The mechanism for recording the publication dates of bibliographic resources has been improved, and now accepts the full date of publication (yyyy-mm-dd, if available), or the year plus the month of publication (yyyy-mm, if the full date is not available), or failing that just the year of publication (yyyy, as in the previous version of the data model). In order to support this modification in the OWL mapping, prism:publicationDate is now used instead of fabio:hasPublicationYear.
Citations as first-class data entities
A new class of bibliographic entity, Citation, has been added to permit the description of citations as first-class data entities. This class has been assigned sub-classes (e.g. Author self-citation) and properties (e.g. citation time span) to permit the description of citations in a manner helpful for bibliometric analysis. These, and associated changes to CiTO, the Citation Typing Ontology, are described more fully in the previous blog post.
The OpenCitations Data Model now permits the definition of virtual entities, i.e. bibliographic entities that are defined on-the-fly, only when they are requested (for example, by accessing their URLs). These are defined either by using data relating to non-virtual bibliographic entities that are already available within the OCC, or by using data that are themselves obtained on-the-fly from an external supplier (e.g.
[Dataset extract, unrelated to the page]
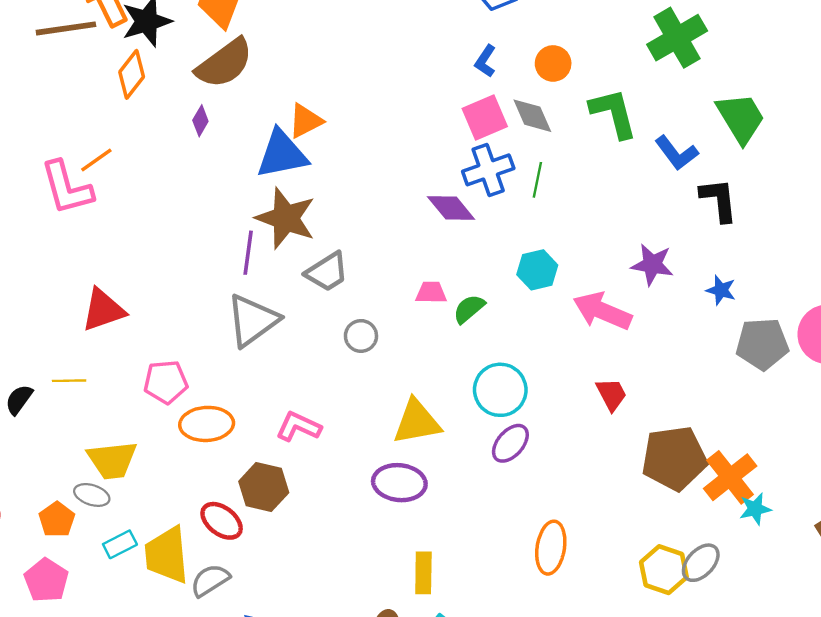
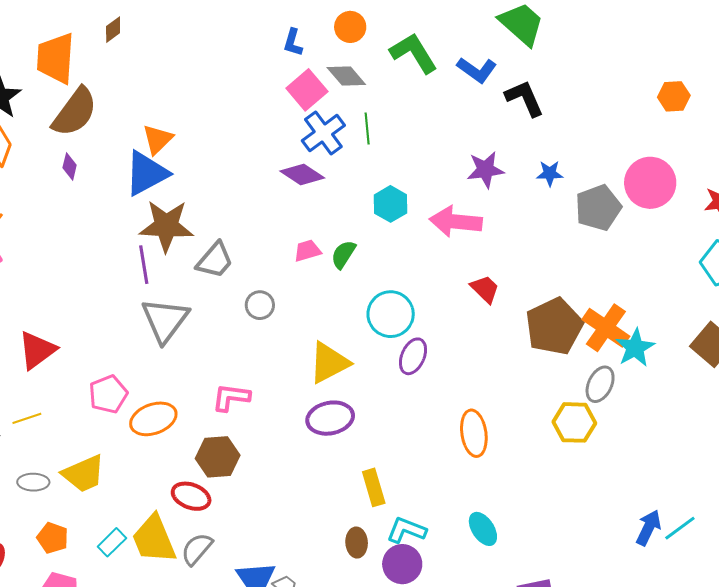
gray ellipse: (92, 495) -> (33, 482), moved
cyan star: (755, 509) -> (635, 348), size x1.4
gray ellipse: (701, 563) -> (600, 384), moved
Wikidata).
This approach of using virtual RDF resources is optional, and is simply employed for storage efficiency, to avoid duplication of information within the OCC triplestore. As of January 2018, only one type of bibliographic entity is defined as a virtual entity, namely a citation (a members of the class Citation).
Such a virtual entity does not have the full provenance information normally associated with other bibliographic entities within the OCC, but it does have associated with itself the date of its creation and direct links both to the agent responsible for such creation and to the source data used in its construction.
Because we do not separately store these virtual entities within the Corpus triplestore, they cannot be directly queried by means of the OCC SPARQL end-point, neither are they stored within its data dumps. However, the data associated with an OCC virtual entity can be obtained by accessing its URL, which has form “https://w3id.org/oc/virtual/xyz”, clearly distinguishable from those URIs used for other (non-virtual) OCC bibliographic entities which have the form “https://w3id.org/oc/corpus/xyz”. More details and examples are given in the Data Model document itself.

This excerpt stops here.